## What you should do
Among the lines of the listing below, count those with the string "Ladepunkte". Give the number and no commentary.
.....
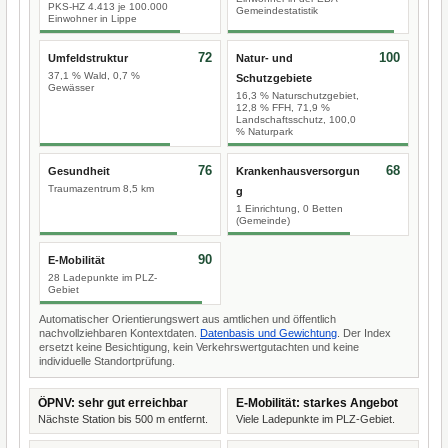
PKS-HZ 4.413 je 100.000
Gemeindestatistik
Einwohner in Lippe
72
100
Umfeldstruktur
Natur- und
37,1 % Wald, 0,7 %
Schutzgebiete
Gewässer
16,3 % Naturschutzgebiet,
12,8 % FFH, 71,9 %
Landschaftsschutz, 100,0
% Naturpark
76
68
Gesundheit
Krankenhausversorgun
Traumazentrum 8,5 km
g
1 Einrichtung, 0 Betten
(Gemeinde)
90
E-Mobilität
28 Ladepunkte im PLZ-
Gebiet
Automatischer Orientierungswert aus amtlichen und öffentlich
nachvollziehbaren Kontextdaten.
Datenbasis und Gewichtung
. Der Index
ersetzt keine Besichtigung, kein Verkehrswertgutachten und keine
individuelle Standortprüfung.
ÖPNV: sehr gut erreichbar
E-Mobilität: starkes Angebot
Nächste Station bis 500 m entfernt.
Viele Ladepunkte im PLZ-Gebiet.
.....
## Answer to the problem
2